Filme “Chão”, que retrata luta do MST,A luta do Movimento dos Trabalhadores Rurais Sem Terra (MST) chega às telas do 69º Festival Internacional de Cinema de Berlim como um dos 12 filmes brasileiros selecionados para a mostra. O documentário Chão, com direção de Camila Freitas, mostra a ocupação de milhares de pessoas em uma usina de cana, em Santa Helena (GO), e acompanha a luta dos sem-terra no cotidiano e nos tribunais pela reforma agrária.

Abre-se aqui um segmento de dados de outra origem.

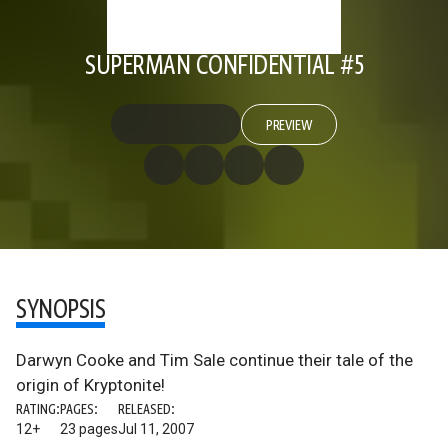
SUPERMAN CONFIDENTIAL #5
PREVIEW
SYNOPSIS
Darwyn Cooke and Tim Sale continue their tale of the
origin of Kryptonite!
RATING:
PAGES:
RELEASED:
12+
23 pages
Jul 11, 2007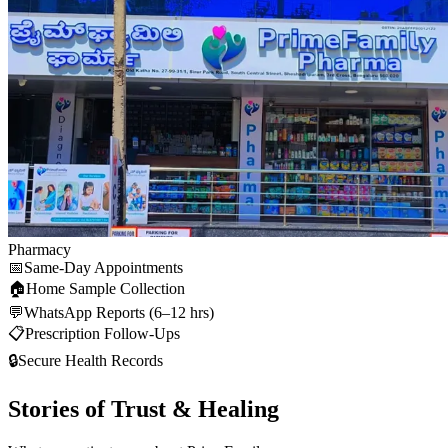
Pharmacy
📅
Same-Day Appointments
🏠
Home Sample Collection
💬
WhatsApp Reports (6–12 hrs)
📋
Prescription Follow-Ups
🔒
Secure Health Records
Stories of Trust & Healing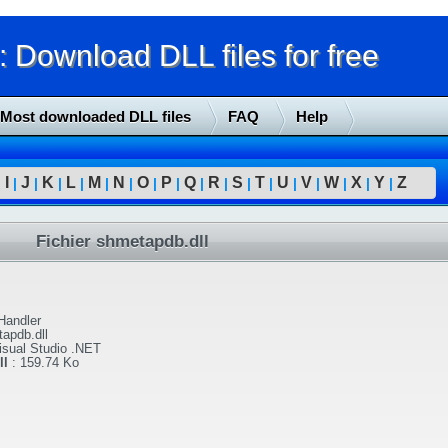
Download DLL files for free
Most downloaded DLL files
FAQ
Help
I
J
K
L
M
N
O
P
Q
R
S
T
U
V
W
X
Y
Z
|
|
|
|
|
|
|
|
|
|
|
|
|
|
|
|
|
|
Fichier shmetapdb.dll
Handler
apdb.dll
isual Studio .NET
ll
:
159.74 Ko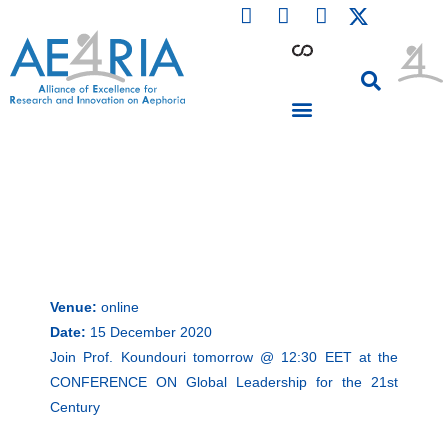
F
L
I
Skip
a
i
n
to
c
n
s
content
e
k
t
b
e
a
o
d
g
o
i
r
PARTICIPATING INSTITUTIONS
CONFERENCES, EVENTS & WORKSHOPS CMM4E
k
n
a
m
Venue:
online
Date:
15 December 2020
Join Prof. Koundouri tomorrow @ 12:30 EET at the
CONFERENCE ON Global Leadership for the 21st
Century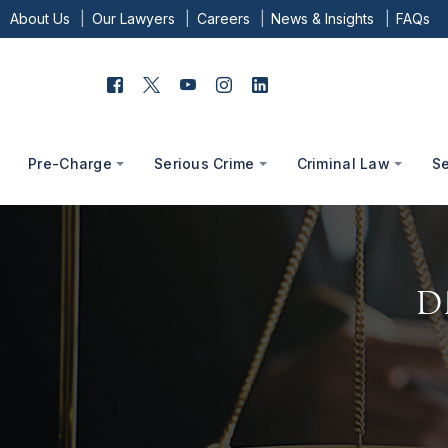
About Us
Our Lawyers
Careers
News & Insights
FAQs
Pre-Charge
Serious Crime
Criminal Law
S
D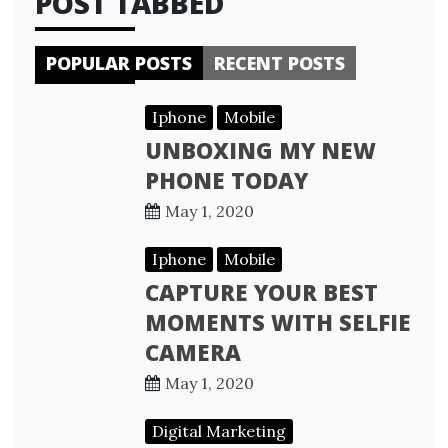
POST TABBED
POPULAR POSTS
RECENT POSTS
Iphone
Mobile
UNBOXING MY NEW
PHONE TODAY
May 1, 2020
Iphone
Mobile
CAPTURE YOUR BEST
MOMENTS WITH SELFIE
CAMERA
May 1, 2020
Digital Marketing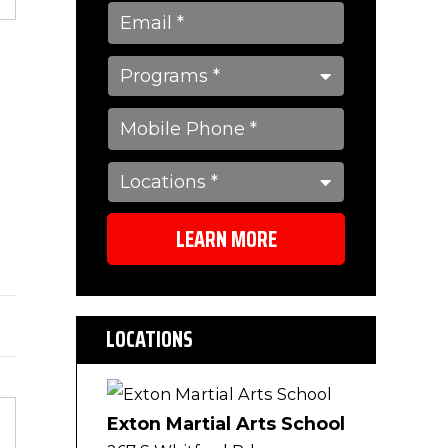
s
LEARN MORE
LOCATIONS
Exton Martial Arts School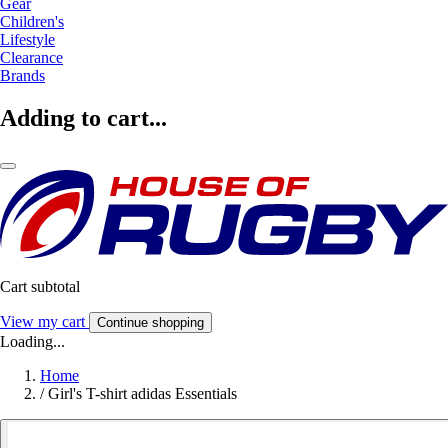
Gear
Children's
Lifestyle
Clearance
Brands
Adding to cart...
Cart subtotal
View my cart
Continue shopping
Loading...
Home
/
Girl's T-shirt adidas Essentials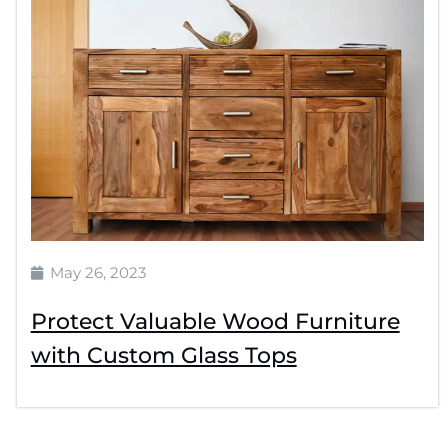
May 26, 2023
Protect Valuable Wood Furniture
with Custom Glass Tops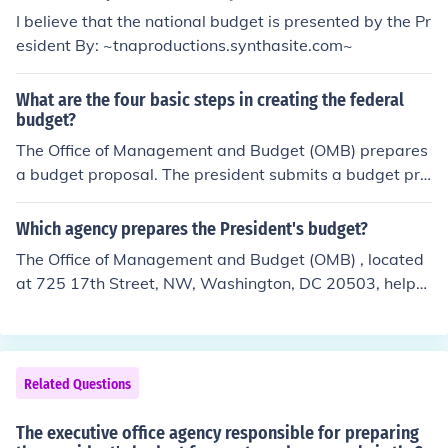
I believe that the national budget is presented by the Pr
esident By: ~tnaproductions.synthasite.com~
What are the four basic steps in creating the federal
budget?
The Office of Management and Budget (OMB) prepares
a budget proposal. The president submits a budget pro
posal to Congress. Congress decides on the overall leve
l of spending and taxation. Congress passes specific sp
Which agency prepares the President's budget?
ending bills. The president signs spending bills into law.
The Office of Management and Budget (OMB) , located
Final step
at 725 17th Street, NW, Washington, DC 20503, helps
the President draw up his budget recommendations. Of
fice of Management and Budget (OMB) (Congress may
or may not pay any serious attention to the budget fro
m the President.)
Related Questions
The executive office agency responsible for preparing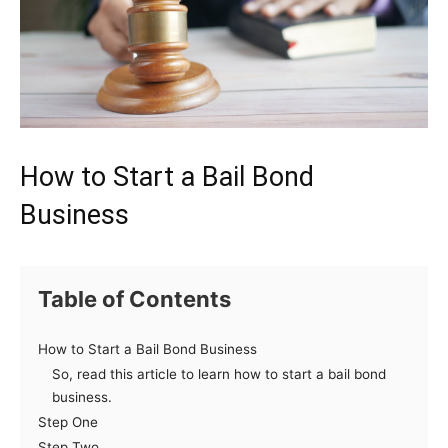
How to Start a Bail Bond
Business
Table of Contents
How to Start a Bail Bond Business
So, read this article to learn how to start a bail bond
business.
Step One
Step Two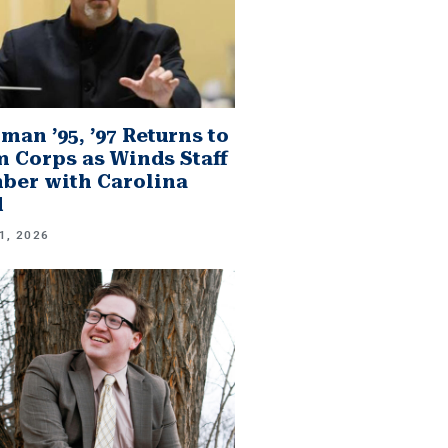
man ’95, ’97 Returns to
 Corps as Winds Staff
er with Carolina
d
1, 2026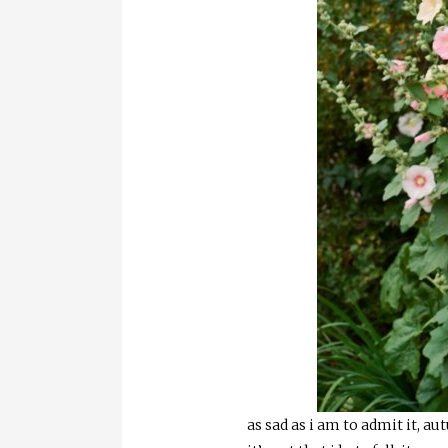
as sad as i am to admit it, au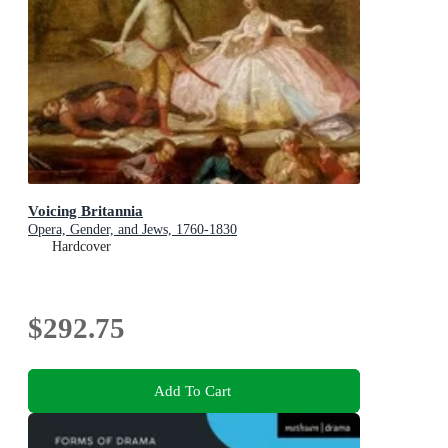
Voicing Britannia
Opera, Gender, and Jews, 1760-1830
Hardcover
$292.75
Add To Cart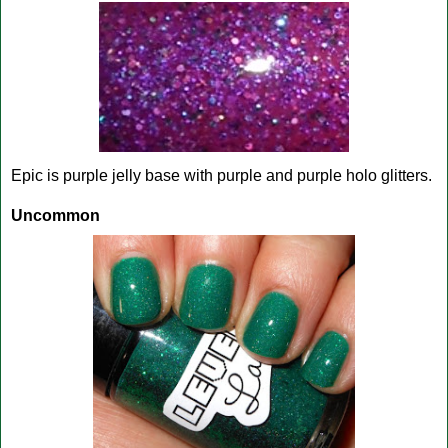
Epic is purple jelly base with purple and purple holo glitters.
Uncommon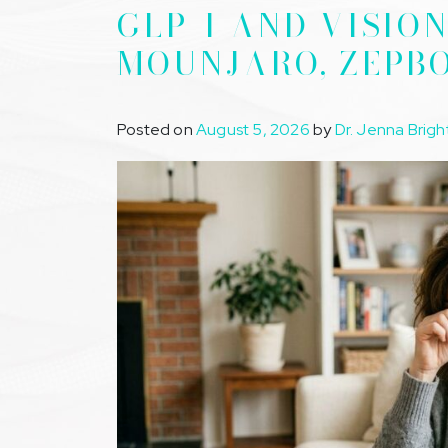
GLP-1 AND VISIO
MOUNJARO, ZEPB
Posted on
August 5, 2026
by
Dr. Jenna Brigh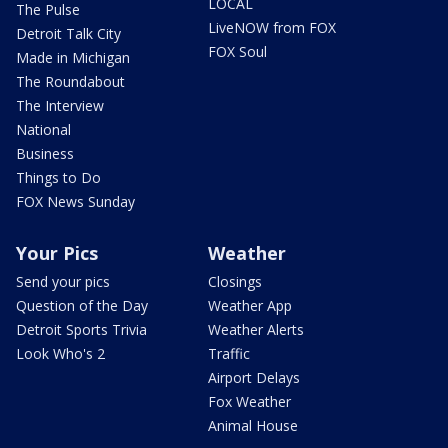
LOCAL
The Pulse
LiveNOW from FOX
Detroit Talk City
FOX Soul
Made in Michigan
The Roundabout
The Interview
National
Business
Things to Do
FOX News Sunday
Your Pics
Weather
Send your pics
Closings
Question of the Day
Weather App
Detroit Sports Trivia
Weather Alerts
Look Who's 2
Traffic
Airport Delays
Fox Weather
Animal House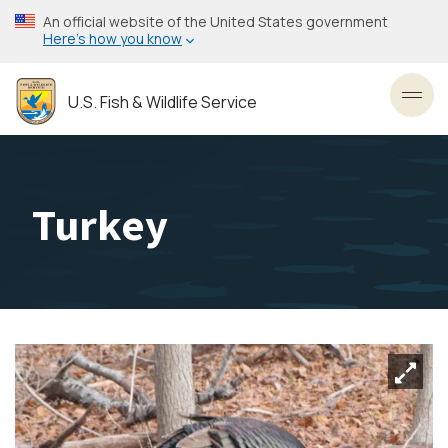
Skip
An official website of the United States government
to
Here’s how you know
main
content
U.S. Fish & Wildlife Service
Toggl
Turkey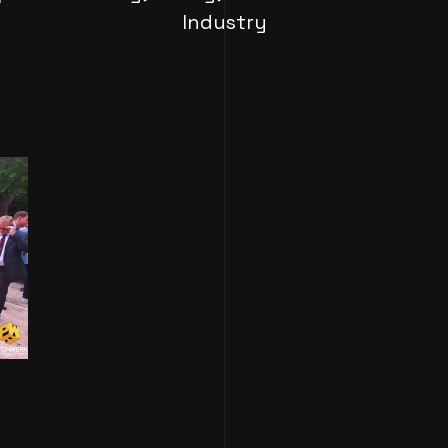
Industry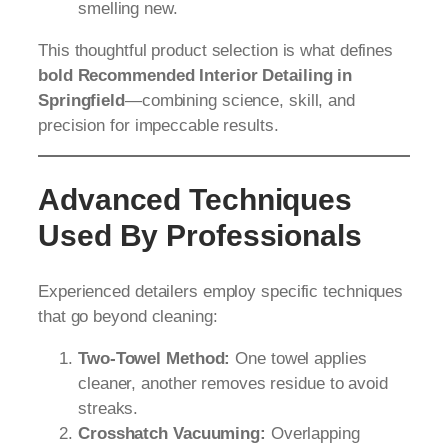
smelling new.
This thoughtful product selection is what defines
bold Recommended Interior Detailing in
Springfield
—combining science, skill, and
precision for impeccable results.
Advanced Techniques
Used By Professionals
Experienced detailers employ specific techniques
that go beyond cleaning:
Two-Towel Method:
One towel applies
cleaner, another removes residue to avoid
streaks.
Crosshatch Vacuuming:
Overlapping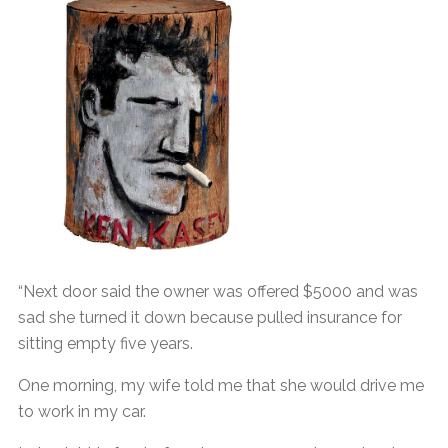
“Next door said the owner was offered $5000 and was
sad she turned it down because pulled insurance for
sitting empty five years.
One morning, my wife told me that she would drive me
to work in my car.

A Fazenda Santa Helena, área da Usina Santa Helena, possui cerca de 15 mil hectares e acumula aproximadamente R$ 1 bilhão em dívidas à União. Cerca de quatro mil pessoas ocuparam a terra em 2015, o que culminou em uma perseguição aos sem-terra pelo juiz da Comarca de Santa Helena e pelo Ministério Público Estadual, e na prisão de dois militantes por formação de organização criminosa.

Para Freitas, dar voz à luta pela Reforma Agrária e mostrar isso em um festival com tamanha visibilidade é de extrema importância. No Brasil, o presidente Jair Bolsonaro transferiu para o Ministério da Agricultura a função de demarcar as terras para reforma agrária. Bolsonaro chegou a suspender as demarcações por tempo indefinido, mas voltou atrás logo em seguida. “Estamos muito felizes com a seleção, não só para o filme, mas pelas questões que levanta”. Segundo ela, com os olhares internacionais voltados à política brasileira, é preciso potencializar a presença do filme em Berlim para dar visibilidade e proteção ao direito fundamental à terra.

“Entender do que se trata e ter uma ideia concreta da luta pela terra passa por essa vivência cotidiana”, diz a diretora, que conta que nunca teve a intenção de fazer um filme que exaltasse o MST, mas o interesse pelo dia a dia nas ocupações a cativou. “Eu queria ver o que não se vê”. A experiência acompanhando a atuação diária dos sem-terra mostrou a ela a capacidade de reinvenção do movimento, encontrando pessoas que não se imaginavam vivendo embaixo de lonas e lutando pela distribuição de terras no país.

Brasil de Fato

Seu contato com luta do movimento popular mostrou como a estrutura agrária do país é problemática, e como a desigualdade no campo se reflete nas relações sociais de trabalho na cidade. “O processo de retorno e reapropriação do campo como algo positivo, e não como um regresso, mas como futuro e esperança foi o que mais me encantou.”

O Festival é um dos mais politizados do cinema internacional e o Brasil avança com a denúncia do conservadorismo no país através de títulos como Marighella, de Wagner Moura; Espero tua (Re)volta, que mostra as ocupações de escolas públicas por secundaristas em 2015; O Ensaio, que discute o racismo no país e Estou me Guardando para Quando o Carnaval Chegar, que aborda a precariedade das relações de trabalho. A mostra acontece do dia 7 ao dia 17 de fevereiro.